Dataset records:
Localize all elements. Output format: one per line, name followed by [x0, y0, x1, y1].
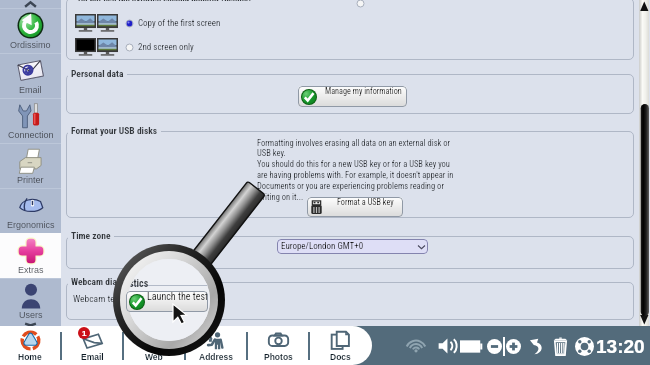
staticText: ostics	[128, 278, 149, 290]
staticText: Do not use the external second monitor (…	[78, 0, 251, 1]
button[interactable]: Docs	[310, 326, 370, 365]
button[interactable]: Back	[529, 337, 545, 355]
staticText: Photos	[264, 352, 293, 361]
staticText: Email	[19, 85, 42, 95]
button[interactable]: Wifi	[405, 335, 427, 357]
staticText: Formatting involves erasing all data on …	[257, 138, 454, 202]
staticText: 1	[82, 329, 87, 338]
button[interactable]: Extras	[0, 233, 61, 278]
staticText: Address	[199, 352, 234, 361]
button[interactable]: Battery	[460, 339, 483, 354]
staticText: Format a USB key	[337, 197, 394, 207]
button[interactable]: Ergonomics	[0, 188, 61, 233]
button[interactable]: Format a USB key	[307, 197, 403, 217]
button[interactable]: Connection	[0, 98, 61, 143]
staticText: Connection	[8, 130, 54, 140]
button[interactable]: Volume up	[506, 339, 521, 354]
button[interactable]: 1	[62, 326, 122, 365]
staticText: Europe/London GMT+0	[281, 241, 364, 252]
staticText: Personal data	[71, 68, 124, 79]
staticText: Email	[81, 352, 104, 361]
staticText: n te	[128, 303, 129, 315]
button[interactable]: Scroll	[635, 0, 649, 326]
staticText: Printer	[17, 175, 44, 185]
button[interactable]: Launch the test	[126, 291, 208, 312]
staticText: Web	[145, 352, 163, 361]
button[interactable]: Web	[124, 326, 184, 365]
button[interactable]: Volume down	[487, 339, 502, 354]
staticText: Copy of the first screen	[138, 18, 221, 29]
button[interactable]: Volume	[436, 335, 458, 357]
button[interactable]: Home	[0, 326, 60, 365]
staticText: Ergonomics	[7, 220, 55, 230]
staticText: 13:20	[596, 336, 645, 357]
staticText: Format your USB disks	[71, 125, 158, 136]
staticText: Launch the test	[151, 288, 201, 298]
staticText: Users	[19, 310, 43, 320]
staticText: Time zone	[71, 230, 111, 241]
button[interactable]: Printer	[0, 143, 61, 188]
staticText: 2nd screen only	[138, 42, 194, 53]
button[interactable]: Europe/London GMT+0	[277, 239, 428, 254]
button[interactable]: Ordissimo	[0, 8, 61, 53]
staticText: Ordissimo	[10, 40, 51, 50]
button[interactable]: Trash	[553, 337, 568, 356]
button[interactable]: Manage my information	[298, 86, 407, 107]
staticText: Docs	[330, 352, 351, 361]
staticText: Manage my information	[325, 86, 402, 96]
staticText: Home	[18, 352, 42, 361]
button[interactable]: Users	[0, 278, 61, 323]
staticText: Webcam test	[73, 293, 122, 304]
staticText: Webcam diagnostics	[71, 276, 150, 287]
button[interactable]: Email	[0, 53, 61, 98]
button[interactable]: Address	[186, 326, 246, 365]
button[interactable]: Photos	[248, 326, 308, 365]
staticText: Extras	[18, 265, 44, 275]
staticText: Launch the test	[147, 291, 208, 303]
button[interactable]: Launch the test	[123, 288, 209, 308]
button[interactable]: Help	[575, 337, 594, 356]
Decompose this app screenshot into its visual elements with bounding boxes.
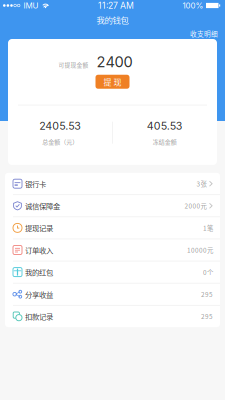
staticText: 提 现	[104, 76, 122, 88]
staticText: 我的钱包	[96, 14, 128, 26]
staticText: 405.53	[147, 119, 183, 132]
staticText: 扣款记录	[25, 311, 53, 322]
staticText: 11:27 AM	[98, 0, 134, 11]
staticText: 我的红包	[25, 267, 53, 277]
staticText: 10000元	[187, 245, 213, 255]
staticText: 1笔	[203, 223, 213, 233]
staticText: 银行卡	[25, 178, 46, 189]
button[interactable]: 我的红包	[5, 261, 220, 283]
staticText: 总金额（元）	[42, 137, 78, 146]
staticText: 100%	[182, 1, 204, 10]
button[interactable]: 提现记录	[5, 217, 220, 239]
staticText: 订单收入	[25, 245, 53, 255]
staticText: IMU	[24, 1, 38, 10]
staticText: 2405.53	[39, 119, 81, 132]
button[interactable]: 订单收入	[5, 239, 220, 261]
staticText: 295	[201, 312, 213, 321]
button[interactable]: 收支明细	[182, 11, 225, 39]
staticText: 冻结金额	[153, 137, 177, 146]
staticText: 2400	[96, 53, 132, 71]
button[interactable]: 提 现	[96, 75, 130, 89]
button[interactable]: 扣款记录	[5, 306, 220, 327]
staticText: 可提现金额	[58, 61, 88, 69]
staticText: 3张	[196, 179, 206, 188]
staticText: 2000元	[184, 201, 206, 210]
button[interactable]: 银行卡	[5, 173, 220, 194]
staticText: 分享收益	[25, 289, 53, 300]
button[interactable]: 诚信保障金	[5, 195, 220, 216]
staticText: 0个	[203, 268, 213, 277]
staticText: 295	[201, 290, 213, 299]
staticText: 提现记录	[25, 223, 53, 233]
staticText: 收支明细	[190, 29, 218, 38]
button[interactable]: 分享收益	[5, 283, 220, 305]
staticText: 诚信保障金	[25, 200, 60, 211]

[Task instructions] Match on "Connection" and copy out every line of the entries that contains it.

[Exercise output]
button[interactable]: Connection	[0, 98, 61, 143]
staticText: Connection	[8, 130, 54, 140]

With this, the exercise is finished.